③計画No.4 保険者努力支援制度等サポート戦略
【質問】
保険者努力支援制度の加点獲得ができたということは区市町村の取組に対して国からの評価を得たということだと思うが、一方で、連合会が支援したものの、加点獲得につながらなかった指標について、今後どのようにしていくかを検討することが必要だと考える。そこで、指標数も多い中でどのような工夫をすれば、連合会の支援が確実な加点獲得につながると考えているか。また、約3割の保険者が支援内容をまとめた資料に気づかなかったというアンケート結果の報告があったが、保険者が努力支援制度について理解し、加点獲得に向けて取り組んでいけるような支援の仕方について、どう進めていくのか。
【回答】
約3割が存在を確認できなかったというアンケート結果については、周知の仕方に問題があったため周知方法を変更した。また、保険者においては努力支援制度や取組の必要性について十分にご理解いただいていると認識している。しかしながら、保険者ではなかなかマンパワーを割けないというジレンマを抱えている状況である。その手間や負担の一部を本会が担うという視点で、昨年度は本会でリーフレットを作成し、それをご活用いただいた。今年度の支援は、提供している帳票やデータについて、努力支援制度の加点獲得の取組につながる補足情報を添えて提供すること等を検討している。
④計画No.5 保険者満足度向上戦略
【質問】
マーケティングリサーチでは、数は少ないが満足していないと回答した保険者があった。これについては、どのような点が満足していなかったのか。課題を抽出、分析した中で具体的にどのようなことが把握できたのか。また、マーケティングリサーチから得た保険者からの要望については、TKR-Visionの残り3年間でどのような優先順位で取り組んでいくのか。
【回答】
満足していないと回答した保険者からいただいたご意見は、大きく3つあった。1つ目は保険者向けの帳票において、項目の追加や新たな帳票の作成などに関する要望、2つ目は本会と保険者の間での処理日程・支払日程の見直しに関する要望、3つ目は保険者用に本会が策定しているマニュアルや本会への問い合わせの際の効率化に関するものである。本会としては、業務改善の方向性を確認、把握できるきっかけになったと考えている。

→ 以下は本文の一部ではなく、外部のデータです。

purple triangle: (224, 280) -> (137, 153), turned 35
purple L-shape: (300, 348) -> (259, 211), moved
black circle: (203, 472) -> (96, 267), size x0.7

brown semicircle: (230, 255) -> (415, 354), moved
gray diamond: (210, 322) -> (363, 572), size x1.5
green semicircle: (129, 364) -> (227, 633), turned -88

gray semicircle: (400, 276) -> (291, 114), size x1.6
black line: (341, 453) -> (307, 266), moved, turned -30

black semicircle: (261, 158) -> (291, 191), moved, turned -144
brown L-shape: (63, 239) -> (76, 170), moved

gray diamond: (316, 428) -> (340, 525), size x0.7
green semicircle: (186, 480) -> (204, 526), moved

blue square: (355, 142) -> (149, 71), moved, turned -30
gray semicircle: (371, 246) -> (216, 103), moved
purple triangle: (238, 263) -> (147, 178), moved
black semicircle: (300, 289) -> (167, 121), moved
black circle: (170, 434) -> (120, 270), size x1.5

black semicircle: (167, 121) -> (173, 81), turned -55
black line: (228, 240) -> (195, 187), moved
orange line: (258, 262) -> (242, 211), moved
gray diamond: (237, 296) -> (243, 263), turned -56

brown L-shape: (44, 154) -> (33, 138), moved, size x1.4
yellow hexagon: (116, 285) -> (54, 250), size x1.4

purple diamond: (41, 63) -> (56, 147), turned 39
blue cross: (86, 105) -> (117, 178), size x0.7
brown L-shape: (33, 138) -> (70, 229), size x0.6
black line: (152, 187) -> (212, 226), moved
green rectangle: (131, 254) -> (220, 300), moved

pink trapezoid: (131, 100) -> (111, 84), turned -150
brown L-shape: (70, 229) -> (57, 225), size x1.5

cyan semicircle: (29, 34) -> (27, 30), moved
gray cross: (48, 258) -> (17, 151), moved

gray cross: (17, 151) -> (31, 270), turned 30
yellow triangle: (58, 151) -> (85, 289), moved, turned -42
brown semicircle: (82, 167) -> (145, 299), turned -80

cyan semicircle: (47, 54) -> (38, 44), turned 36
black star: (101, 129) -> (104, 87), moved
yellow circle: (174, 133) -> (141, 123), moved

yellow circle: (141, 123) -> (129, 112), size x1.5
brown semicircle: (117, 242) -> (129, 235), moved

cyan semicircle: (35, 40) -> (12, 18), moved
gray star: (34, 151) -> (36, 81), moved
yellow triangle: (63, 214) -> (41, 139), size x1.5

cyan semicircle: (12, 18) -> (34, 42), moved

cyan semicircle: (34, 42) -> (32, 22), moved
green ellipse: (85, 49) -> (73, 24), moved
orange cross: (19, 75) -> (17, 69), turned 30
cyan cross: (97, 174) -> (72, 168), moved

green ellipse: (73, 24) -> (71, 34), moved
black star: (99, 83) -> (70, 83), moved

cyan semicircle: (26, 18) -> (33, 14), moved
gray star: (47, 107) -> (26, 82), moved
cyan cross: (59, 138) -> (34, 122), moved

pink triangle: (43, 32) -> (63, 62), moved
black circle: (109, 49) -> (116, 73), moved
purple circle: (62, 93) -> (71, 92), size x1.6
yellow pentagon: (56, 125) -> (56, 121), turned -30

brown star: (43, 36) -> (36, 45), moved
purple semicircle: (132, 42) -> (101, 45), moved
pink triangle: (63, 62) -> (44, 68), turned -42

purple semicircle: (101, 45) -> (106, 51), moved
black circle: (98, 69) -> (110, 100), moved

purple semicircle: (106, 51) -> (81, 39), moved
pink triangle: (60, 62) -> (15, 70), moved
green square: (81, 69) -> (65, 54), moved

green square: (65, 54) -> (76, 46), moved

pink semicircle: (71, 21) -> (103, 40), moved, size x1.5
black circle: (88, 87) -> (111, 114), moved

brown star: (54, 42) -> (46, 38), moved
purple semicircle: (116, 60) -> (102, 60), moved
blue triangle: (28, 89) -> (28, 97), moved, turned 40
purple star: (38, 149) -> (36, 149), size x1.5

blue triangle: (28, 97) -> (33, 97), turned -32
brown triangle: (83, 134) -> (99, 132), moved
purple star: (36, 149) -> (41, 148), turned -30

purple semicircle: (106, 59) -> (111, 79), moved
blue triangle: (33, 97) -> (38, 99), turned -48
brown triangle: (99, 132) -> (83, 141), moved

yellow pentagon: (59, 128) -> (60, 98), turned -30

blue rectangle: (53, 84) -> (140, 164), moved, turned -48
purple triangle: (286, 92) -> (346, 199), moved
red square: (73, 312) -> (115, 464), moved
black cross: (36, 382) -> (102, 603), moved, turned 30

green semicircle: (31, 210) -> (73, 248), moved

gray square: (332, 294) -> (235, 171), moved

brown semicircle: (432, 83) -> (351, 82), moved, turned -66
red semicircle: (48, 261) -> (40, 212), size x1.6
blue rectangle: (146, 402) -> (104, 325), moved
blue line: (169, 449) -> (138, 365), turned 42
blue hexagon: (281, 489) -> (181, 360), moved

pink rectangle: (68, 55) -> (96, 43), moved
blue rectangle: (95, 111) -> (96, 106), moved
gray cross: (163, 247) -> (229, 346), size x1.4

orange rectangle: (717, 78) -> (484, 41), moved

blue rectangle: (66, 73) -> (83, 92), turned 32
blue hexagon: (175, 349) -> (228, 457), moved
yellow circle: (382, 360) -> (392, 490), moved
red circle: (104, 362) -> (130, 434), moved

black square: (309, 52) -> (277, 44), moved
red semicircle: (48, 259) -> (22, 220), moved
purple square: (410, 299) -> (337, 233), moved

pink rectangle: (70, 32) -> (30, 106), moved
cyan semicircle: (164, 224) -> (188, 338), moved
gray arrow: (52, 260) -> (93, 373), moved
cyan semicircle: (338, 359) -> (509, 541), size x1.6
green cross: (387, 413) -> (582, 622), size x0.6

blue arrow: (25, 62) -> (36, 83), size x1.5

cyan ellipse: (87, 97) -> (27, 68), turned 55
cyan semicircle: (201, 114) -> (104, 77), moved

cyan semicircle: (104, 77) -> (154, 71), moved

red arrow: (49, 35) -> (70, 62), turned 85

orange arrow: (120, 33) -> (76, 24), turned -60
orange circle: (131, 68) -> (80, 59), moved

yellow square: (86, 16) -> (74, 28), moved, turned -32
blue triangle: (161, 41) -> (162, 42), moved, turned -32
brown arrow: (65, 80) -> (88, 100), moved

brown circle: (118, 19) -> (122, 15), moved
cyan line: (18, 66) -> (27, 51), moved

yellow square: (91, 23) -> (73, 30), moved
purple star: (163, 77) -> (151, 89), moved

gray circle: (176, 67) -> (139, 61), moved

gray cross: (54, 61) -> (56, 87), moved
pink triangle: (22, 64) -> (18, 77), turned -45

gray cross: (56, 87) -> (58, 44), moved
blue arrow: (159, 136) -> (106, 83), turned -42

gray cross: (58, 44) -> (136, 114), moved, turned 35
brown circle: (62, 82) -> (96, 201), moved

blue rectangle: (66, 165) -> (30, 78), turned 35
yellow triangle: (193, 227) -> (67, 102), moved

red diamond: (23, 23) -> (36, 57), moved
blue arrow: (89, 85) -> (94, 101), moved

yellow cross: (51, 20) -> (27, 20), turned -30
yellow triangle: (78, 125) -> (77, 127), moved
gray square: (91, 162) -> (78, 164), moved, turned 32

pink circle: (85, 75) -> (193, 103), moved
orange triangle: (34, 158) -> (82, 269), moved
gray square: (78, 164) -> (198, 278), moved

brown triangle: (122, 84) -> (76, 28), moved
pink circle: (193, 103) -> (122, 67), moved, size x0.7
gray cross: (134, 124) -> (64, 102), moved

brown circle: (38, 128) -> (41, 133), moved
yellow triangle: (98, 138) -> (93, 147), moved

現在、寄せられた様々な要望等を整理し、実現性、必要経費などの検討を総合的に進めており、TKR-Visionの本計画期間内に順次対応が可能なものから実施できるように、進めていきたい。
【意見】
細かい点の改善であっても保険者にとっては非常に重要なこともあると思うので、引き続きよろしくお願いしたい。
⑤計画No.6 組織・人材マネジメント強化戦略
【質問】
戦略6としてのKGIについては、職員の各業務のスキル保有率という位置づけになっている。スキルを見える化することは大事なことだと思うが、研修を受講させるだけでスキルが十分に身についているかどうかについては、なかなか難しいと考える。スキルが実際にどのように身についたかを、何らかの形で測定するということが必要だと考えるが、どのように対応していくのか。また、職員がより適切な部署で活躍できるようにするために考えていることはあるか。
【回答】
研修の効果を定量的に測ることは難しいところであるが、効果を資格の取得数で測ることも想定している。各部の育成計画に応じて設定を検討することとしていたが、取組を進める中で、とりわけ重要度の高いDX人材の育成に焦点を当て、それに関連する資格取得数を効果とすることも含め、目標値を設定していきたいと考えている。
また、職員の適切な部署での活躍については、現在公募制人事異動制度について検討を重ねている。習得した知識、スキルが職員の強みとなって組織において最大限に活かすことができる環境づくりを検討していきたい。